OTRA VEZ: “ESTRATEGIA DE LA TENSIÓN

 

Marcos Domich

 

Hay un síntoma inequívoco del síndrome del fascismo en acción; un síntoma infaltable de la “estrategia de la tensión”, los atentados terroristas que se hacen más frecuentes y que han salido del área de la “media luna”. Es necesario recordar que los últimos atentados, de los que se han ocupado los medios, a veces de refilón, se produjeron en Santa Cruz. Nos referimos a las granadas que fueron arrojadas contra los domicilios de Oswaldo Chato Peredo, concejal del MAS cruceño; contra el domicilio de Carlos Romero, constituyente del MAS por Santa Cruz y de Nicanor Muñoz, Presidente de las Juntas vecinales del barrio cruceño Plan 3000. Las casas de los dos no sólo fueron atacadas con explosivos, sino que se pretendió incendiarlas. En el caso de Romero, la técnica del ataque quedó plenamente identificada y corre paralela con los tiempos modernos. En épocas de Mussolini los “fasci di combatimento” se desplazaban en camiones y agredían con manganelli (cachiporras), hoy lo hacen en vagonetas de lujo con vidrios oscuros y bates de béisbol. Las formas cambian, pero las motivaciones quedan.  

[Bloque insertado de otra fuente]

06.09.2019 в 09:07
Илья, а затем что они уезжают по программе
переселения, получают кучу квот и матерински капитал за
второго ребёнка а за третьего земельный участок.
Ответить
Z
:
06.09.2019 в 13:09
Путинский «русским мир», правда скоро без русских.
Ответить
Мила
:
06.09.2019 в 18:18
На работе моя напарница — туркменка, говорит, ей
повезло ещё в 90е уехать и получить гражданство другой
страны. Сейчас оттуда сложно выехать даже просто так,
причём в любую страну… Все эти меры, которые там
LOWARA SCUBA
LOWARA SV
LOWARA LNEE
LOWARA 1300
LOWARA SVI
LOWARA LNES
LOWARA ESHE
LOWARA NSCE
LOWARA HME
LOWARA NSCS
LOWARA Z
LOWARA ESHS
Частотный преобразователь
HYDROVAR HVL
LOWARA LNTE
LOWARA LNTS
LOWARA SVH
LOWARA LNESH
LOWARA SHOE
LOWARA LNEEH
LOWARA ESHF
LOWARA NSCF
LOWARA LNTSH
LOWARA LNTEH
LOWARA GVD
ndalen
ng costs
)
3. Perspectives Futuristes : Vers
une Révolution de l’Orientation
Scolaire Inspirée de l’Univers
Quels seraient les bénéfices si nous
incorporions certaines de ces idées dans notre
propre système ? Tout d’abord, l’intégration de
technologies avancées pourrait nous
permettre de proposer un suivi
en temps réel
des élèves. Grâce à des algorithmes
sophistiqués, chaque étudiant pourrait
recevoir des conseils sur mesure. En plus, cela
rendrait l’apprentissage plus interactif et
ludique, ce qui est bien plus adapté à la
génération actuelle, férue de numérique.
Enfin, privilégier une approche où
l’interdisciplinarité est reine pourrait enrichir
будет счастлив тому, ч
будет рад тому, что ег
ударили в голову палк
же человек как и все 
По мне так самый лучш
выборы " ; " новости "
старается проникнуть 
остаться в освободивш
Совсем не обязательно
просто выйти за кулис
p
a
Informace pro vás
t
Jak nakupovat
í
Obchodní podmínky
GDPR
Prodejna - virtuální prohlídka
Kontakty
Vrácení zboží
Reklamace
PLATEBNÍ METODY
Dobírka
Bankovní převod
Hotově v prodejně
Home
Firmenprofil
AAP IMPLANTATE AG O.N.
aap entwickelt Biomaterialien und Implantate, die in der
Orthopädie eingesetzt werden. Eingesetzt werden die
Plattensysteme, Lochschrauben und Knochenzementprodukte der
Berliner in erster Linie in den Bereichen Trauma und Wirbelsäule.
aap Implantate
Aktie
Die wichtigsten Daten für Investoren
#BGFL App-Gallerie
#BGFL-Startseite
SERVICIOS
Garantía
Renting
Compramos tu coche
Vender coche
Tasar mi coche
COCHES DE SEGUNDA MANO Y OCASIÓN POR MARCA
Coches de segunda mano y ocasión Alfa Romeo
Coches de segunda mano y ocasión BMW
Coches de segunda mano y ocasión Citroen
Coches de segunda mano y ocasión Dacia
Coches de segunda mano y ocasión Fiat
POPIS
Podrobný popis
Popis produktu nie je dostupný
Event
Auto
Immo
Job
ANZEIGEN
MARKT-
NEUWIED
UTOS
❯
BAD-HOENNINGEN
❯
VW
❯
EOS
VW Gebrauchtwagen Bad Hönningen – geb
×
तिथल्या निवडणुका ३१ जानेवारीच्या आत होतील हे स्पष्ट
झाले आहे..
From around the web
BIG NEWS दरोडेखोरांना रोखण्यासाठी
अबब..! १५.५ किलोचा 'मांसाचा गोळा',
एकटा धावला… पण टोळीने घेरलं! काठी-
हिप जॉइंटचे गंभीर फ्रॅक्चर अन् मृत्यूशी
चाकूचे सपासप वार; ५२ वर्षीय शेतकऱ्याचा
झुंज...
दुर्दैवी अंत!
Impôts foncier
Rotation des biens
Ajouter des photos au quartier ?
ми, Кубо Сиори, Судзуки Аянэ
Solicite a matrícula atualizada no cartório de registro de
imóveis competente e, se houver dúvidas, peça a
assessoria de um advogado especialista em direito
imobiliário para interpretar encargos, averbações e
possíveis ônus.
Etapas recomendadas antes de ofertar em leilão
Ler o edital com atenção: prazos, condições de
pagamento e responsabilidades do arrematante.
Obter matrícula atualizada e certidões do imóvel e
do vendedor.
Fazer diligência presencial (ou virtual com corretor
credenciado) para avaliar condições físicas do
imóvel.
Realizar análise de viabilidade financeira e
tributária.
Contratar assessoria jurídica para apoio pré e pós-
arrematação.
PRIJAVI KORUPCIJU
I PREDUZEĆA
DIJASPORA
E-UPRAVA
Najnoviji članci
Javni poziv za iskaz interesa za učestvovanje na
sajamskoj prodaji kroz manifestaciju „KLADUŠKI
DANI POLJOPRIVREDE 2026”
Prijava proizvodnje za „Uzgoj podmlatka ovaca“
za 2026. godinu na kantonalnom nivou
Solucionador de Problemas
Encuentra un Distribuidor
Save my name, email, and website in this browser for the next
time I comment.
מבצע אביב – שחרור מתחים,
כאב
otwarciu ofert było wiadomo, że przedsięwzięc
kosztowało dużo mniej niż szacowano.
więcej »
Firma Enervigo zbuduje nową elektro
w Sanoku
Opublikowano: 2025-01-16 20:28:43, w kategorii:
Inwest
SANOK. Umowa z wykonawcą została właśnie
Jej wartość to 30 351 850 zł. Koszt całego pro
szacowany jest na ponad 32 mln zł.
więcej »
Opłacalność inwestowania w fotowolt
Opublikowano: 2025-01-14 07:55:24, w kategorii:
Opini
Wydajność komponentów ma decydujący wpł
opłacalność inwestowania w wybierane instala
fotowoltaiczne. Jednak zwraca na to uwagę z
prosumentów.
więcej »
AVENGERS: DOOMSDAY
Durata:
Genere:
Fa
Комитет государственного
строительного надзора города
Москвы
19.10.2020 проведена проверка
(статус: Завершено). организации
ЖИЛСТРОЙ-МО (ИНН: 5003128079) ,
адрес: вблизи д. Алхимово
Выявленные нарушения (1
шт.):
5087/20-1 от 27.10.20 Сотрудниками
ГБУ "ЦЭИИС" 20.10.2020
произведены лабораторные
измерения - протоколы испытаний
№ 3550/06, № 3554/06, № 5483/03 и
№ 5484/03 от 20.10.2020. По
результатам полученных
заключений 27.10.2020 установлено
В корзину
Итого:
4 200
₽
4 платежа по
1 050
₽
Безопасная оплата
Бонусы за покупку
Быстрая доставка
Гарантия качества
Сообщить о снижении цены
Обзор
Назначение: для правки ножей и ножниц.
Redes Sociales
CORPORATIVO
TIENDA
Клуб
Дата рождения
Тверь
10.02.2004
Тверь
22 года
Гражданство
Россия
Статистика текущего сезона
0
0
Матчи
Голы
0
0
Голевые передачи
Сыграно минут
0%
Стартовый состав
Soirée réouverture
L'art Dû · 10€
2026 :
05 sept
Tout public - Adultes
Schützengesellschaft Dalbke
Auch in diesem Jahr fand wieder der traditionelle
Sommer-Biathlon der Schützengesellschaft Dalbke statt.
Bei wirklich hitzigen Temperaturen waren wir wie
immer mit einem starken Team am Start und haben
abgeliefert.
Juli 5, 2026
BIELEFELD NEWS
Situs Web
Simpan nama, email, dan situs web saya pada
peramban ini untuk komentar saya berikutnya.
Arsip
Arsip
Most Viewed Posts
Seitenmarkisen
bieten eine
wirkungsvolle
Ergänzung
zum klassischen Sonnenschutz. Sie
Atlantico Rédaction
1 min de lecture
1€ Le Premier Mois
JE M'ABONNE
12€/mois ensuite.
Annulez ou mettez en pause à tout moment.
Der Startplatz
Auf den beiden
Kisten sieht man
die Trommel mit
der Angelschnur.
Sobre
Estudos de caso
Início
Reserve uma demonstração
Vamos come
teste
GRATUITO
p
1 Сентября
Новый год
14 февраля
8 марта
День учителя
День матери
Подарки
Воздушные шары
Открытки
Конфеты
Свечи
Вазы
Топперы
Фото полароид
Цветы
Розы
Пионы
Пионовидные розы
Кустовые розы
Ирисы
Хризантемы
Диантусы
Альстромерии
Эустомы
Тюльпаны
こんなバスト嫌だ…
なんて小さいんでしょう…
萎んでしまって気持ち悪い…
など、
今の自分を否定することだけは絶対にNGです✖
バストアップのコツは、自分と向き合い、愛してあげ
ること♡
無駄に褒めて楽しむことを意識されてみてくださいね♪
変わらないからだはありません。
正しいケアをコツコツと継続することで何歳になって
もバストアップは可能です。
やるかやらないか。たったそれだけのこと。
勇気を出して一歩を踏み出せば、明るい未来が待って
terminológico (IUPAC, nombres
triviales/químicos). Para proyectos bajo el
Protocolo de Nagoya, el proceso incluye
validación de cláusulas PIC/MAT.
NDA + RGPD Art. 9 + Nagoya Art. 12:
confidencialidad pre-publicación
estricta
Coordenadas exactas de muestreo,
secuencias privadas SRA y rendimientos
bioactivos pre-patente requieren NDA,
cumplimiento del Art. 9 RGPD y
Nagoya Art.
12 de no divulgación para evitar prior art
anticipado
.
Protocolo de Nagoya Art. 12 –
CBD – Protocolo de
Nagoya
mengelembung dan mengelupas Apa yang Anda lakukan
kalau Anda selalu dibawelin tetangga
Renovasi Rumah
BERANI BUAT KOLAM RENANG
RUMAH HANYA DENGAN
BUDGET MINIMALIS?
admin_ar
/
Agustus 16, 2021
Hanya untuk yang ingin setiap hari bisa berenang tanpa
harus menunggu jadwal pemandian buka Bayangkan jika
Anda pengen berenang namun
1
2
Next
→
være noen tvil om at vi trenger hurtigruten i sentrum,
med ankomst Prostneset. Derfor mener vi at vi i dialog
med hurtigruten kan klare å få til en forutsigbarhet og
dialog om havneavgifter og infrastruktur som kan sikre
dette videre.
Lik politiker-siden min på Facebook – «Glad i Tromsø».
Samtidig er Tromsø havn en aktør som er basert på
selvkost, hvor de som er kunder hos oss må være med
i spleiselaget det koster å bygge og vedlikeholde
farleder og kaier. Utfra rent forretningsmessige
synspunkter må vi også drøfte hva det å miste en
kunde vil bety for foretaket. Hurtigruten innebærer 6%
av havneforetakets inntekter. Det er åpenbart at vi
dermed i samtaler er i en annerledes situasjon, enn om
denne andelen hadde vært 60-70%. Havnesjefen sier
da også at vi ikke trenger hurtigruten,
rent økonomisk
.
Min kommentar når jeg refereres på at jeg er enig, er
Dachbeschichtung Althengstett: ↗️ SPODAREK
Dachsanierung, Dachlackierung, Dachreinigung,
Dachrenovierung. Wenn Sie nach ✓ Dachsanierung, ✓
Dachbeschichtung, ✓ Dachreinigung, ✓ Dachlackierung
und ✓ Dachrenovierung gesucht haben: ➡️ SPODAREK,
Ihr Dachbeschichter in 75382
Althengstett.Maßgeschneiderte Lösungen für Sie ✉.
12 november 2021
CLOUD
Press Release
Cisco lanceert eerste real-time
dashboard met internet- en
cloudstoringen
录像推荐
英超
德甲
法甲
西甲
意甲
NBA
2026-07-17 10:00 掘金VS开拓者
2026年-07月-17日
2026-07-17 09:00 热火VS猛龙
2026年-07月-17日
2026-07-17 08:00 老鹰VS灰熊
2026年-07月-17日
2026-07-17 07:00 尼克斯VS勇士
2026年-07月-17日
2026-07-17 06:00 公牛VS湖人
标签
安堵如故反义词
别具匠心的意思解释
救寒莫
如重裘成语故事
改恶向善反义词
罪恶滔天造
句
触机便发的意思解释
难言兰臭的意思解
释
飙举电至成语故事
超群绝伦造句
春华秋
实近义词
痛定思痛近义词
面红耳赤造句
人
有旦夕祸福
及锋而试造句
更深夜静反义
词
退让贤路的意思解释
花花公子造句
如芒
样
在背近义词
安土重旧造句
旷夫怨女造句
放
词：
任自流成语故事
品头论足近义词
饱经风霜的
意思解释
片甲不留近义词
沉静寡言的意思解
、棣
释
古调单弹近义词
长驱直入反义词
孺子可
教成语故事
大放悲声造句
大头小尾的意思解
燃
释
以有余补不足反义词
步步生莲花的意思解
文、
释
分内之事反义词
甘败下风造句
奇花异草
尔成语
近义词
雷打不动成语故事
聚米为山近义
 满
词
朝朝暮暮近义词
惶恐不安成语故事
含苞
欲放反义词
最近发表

Si de Santa Cruz se trata, no se puede olvidar el agravio al Presidente Morales, durante su última estadía en la capital oriental. Fue injuriado y hubo la inocultable intención de propinarle daño físico. Tres horas duró el asedio en las puertas del Hotel Casa Blanca, cuando el Presidente debía hacer entrega de fondos a municipios cruceños. En esta ocasión fueron identificados los cabecillas de las escuadras que lo atacaron, incluso hicieron declaraciones. Su máximo argumento era: “a qué (venía) a Santa Cruz Evo Morales si no la quiere”. El resto eran censurables improperios. Les importaba un rábano la investidura del personaje agredido, las circunstancias de su presencia y la opinión pública internacional y nacional. Actuando con criterio aldeano, creen que lo que sucede en Bolivia no le interesa a nadie. A todo esto se suma el atentado del 24 a la sede de la COB. Han atacado al corazón de los trabajadores y pueden despertar al león dormido. Reflexionen señores, que en las espaldas del pueblo boliviano no se puede plantar nabos.         

En el hipotético caso de que los mentores y auspiciantes de los escuadristas alcanzaran sus objetivos golpistas, no tienen idea del cerco internacional que se organizaría. En torno a Bolivia, casi en anillo cerrado, se establecería una suerte de cordón sanitario antifascista. Los cívicos sur orientales pretenden ignorar la terminante Declaración de los cancilleres del MERCOSUR en Montevideo: “(rechazan) todo intento de vulnerar la estabilidad del Gobierno y de los órganos elegidos por el pueblo.” A esto hay que agregar la diáfana carta de France Libertés, firmada por Danielle Mitterand: “A favor de un caos cuidadosamente orquestado…rechazan el juego democrático…Grupos de activistas neofascistas y bandas de paramilitares subvencionadas por la gran burguesía y ciertos intereses extranjeros, instalan un clima de miedo…La democracia vale para todos o no vale para nadie. Si la amamos para nosotros, debemos defenderla en todas partes donde sea amenazada.” Más claro agua, Bolivia no está sola.